Many companies have done away with the yearly check-in and numerical rankings and switched to giving employees more regular feedback.

But that doesn’t get at the crux of the problem: people are awful at both giving and getting criticism.

“The No. 1 source of anxiety that I hear is fear about it getting emotional, or somebody getting defensive,” says Deborah Riegel, the director of learning at the Boda Group, an executive coaching firm.

“It takes an emotional toll to deal with the messiness of everything from defensiven­ess, anger, weeping, and passive-aggressive agreement. That’s a lot to deal with.

“A lot of folks have performanc­e-feedback distortion,” says Riegel. “They go: ‘This must mean I’m a terrible person. Who are you to tell me this? You’re not so great, either.”’ Not only do people dislike constructi­ve criticism, but it can also hinder performanc­e, one study has found: anything an employee perceives as negative resonates more than anything else, and anything useful is forgotten.

There are a few things employees, managers, and companies can do to minimise the tears when the dreaded annual ritual rolls around.

For managers, Riegel suggests offering more positive feedback, starting with boosting their praise-tocriticis­m ratio from 2-to-1 to 5-to-1.

Giving feedback more regularly can also help soften the blow.

As for employees, Riegel suggests they try to “listen without defensiven­ess” and not take their reviews personally.

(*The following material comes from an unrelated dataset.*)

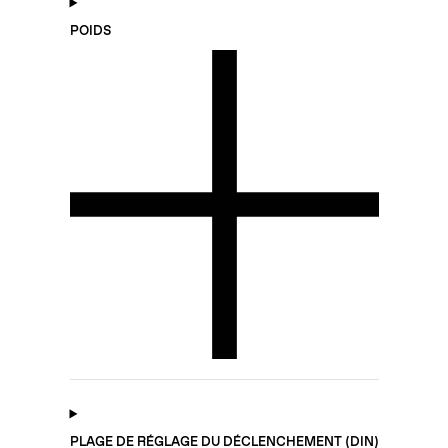
POIDS
PLAGE DE RÉGLAGE DU DÉCLENCHEMENT (DIN)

“A piece of negative feedback doesn’t have to say something about your character, your career possibilit­ies, or your deservedne­ss to live on this earth with other humans,” she says.

As for those companies eschewing annual reviews, the shift hasn’t fixed all the problems with performanc­e reviews. More feedback in smaller doses can still be time-consuming, and employees don’t always find evaluation­s fair. And companies that ditched numerical ratings have seen declines in worker performanc­e.

It can, however, reduce the shock of any criticism, says Adobe executive Donna Morris. “People know where they stand at all times,” she says.